Wading in on a 7710 II

dieselpup

Member
I recently picked up a 7710 II. The DP will slip as the tractor warms up. The mechanic where I purchased the tractor says it needs pto clutch seals based on the hyd pressures on the dp and fwd circuits. I've talked to the service manager at the local dealer - he mentioned putting a shim in to block off one of the hyd lines as a double check, one thing i haven't done. But after spending a couple hours with the manual an think I'm about ready to start. Anything to watch out for or check before starting in on it?
 
I don't know what you'd shim... other than the PTO pressure regulating valve. Even that will not gain you anything other than a day's work you don't want.

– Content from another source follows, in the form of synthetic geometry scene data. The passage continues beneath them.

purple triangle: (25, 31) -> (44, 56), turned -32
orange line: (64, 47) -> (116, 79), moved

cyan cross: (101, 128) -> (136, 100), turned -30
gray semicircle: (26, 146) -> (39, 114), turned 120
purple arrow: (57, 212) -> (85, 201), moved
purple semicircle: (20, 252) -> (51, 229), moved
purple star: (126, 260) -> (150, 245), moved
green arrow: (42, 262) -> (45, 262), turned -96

Basically... what you normally do is tee into the DP line or the pump manifold for that line and test with the DP in high and low, the PTO engaged and disengaged and the FWD engaged and disengaged. That will usually tell you where the leak is. If not, isolate the PTO from the front lines and test that separate... then add the DP to the mix... If that doesn't find it for certain, remove the DP and isolate the FWD clutch with the PTO.
I suspect if the first guy tested it and said the PTO needs seals... it needs seals.

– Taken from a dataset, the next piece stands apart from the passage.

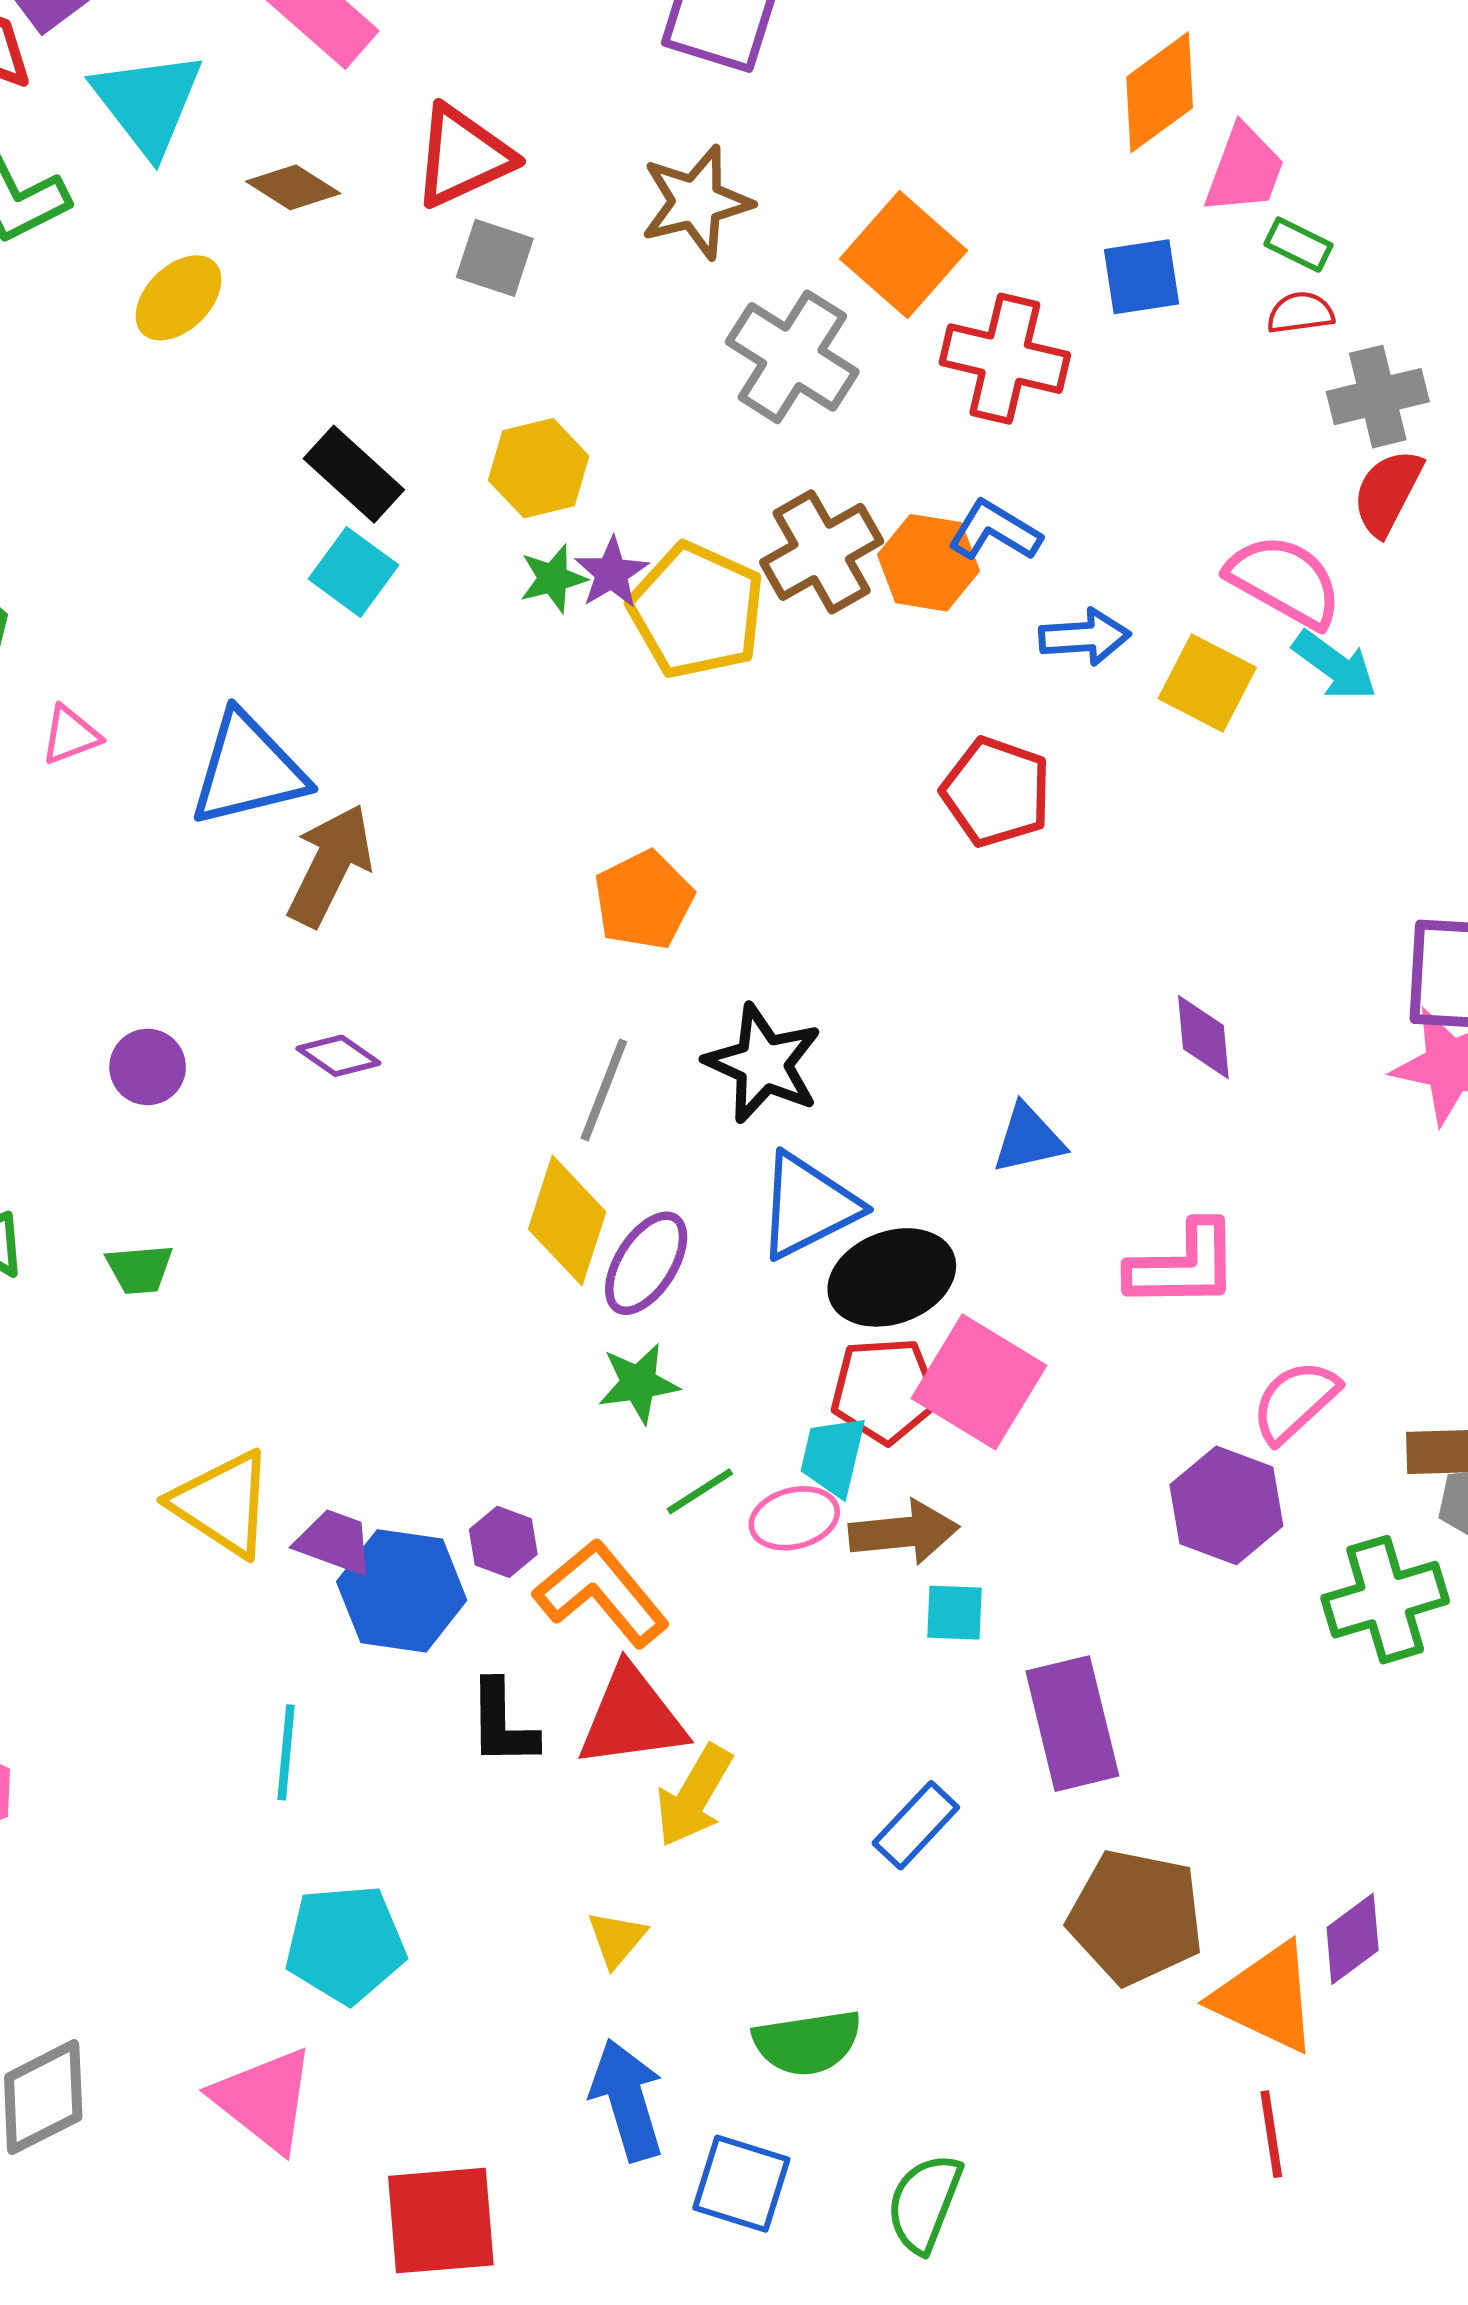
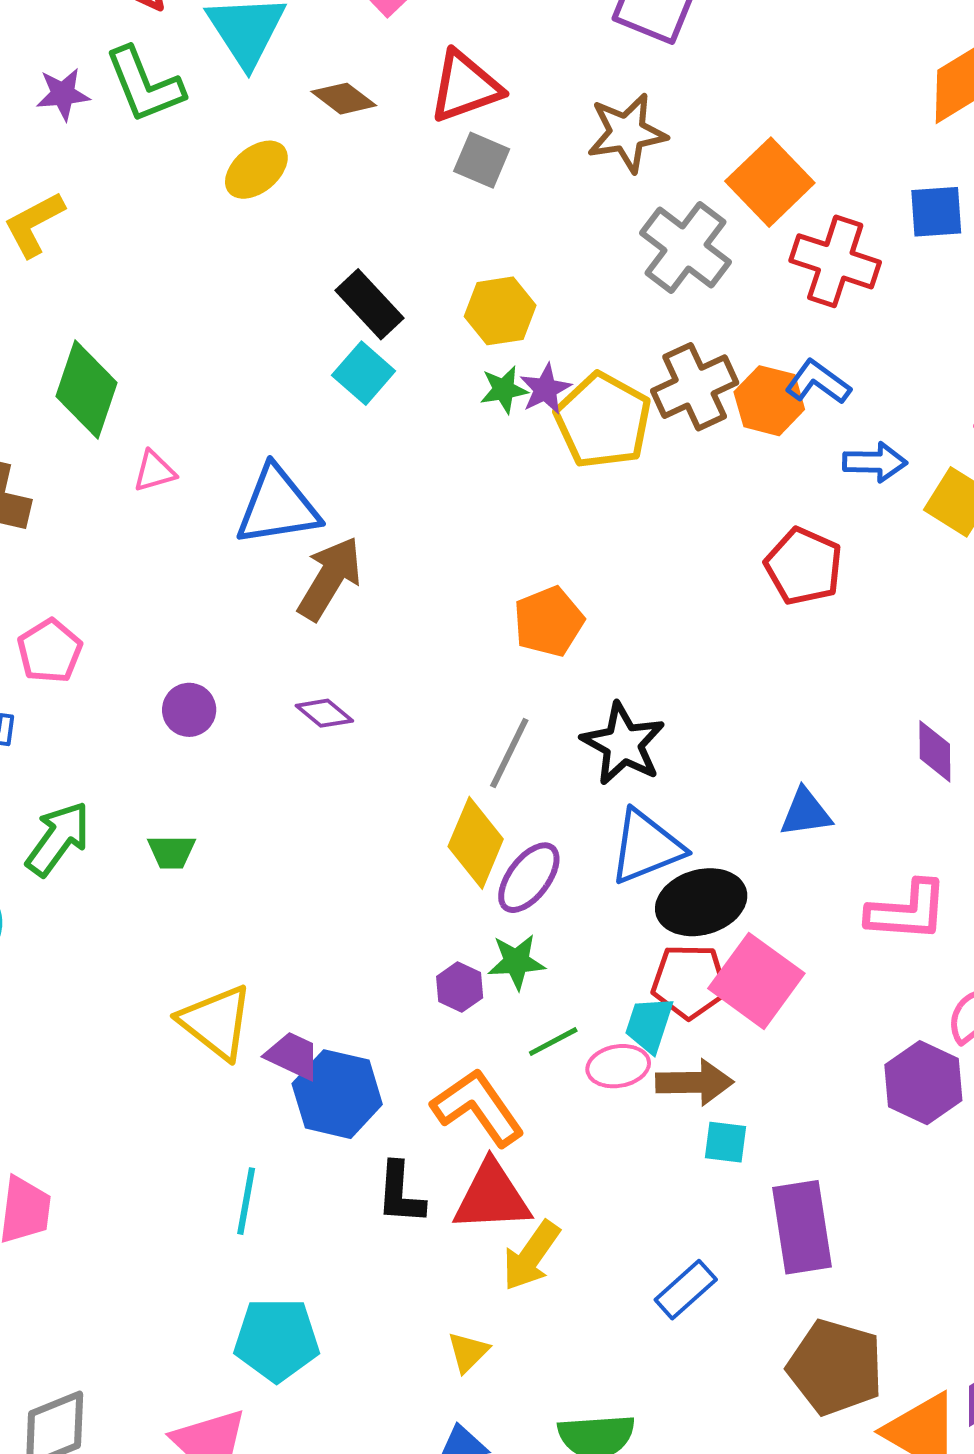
purple hexagon: (503, 1542) -> (460, 987), moved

Also... when you get it all back together, make sure you retest the pressure because I've found a couple of them now that don't and probably never did make the stated pressures in the manual of 160-180 psi in that circuit. Also beware that a PTO clutch reseal REQUIRES a rear split to get at the PTO. Tractors without a load monitor could have the PTO removed out the top... but 7710's generally all had load monitors.


Rod
 
Remember that the FWA uses hydraulic pressure to hold it out of FWA (clutch is spring loaded), so you should get higher pressure readings with it in FWA.
 
A trick the dealer told me is to put the 3 DP teflon seals compressed inside of a spray paint cap for a day or 2. They will take on a tighter dia and hold tight to the DP clutch pack housing and have less of a chance of getting nicked or damaged when putting it back into the DP housing. When the oil reaches on the first start they will be pushed out to seal. Seemed to work for me when I rebuilt the 9000 DP. My DP pressure when hot disking would be 155 to 160 PSI hot and about 220 cold at startup after the rebuild.
 
Thanks all, have everything apart, hoping to borrow some stands tomorrow or Monday since I have the day off work. so far everything has gone well. Except for one fuel tank backet. As long as it can stay with the splitting stands I"ll be ok. If not it may come down to the blue-tip wrench.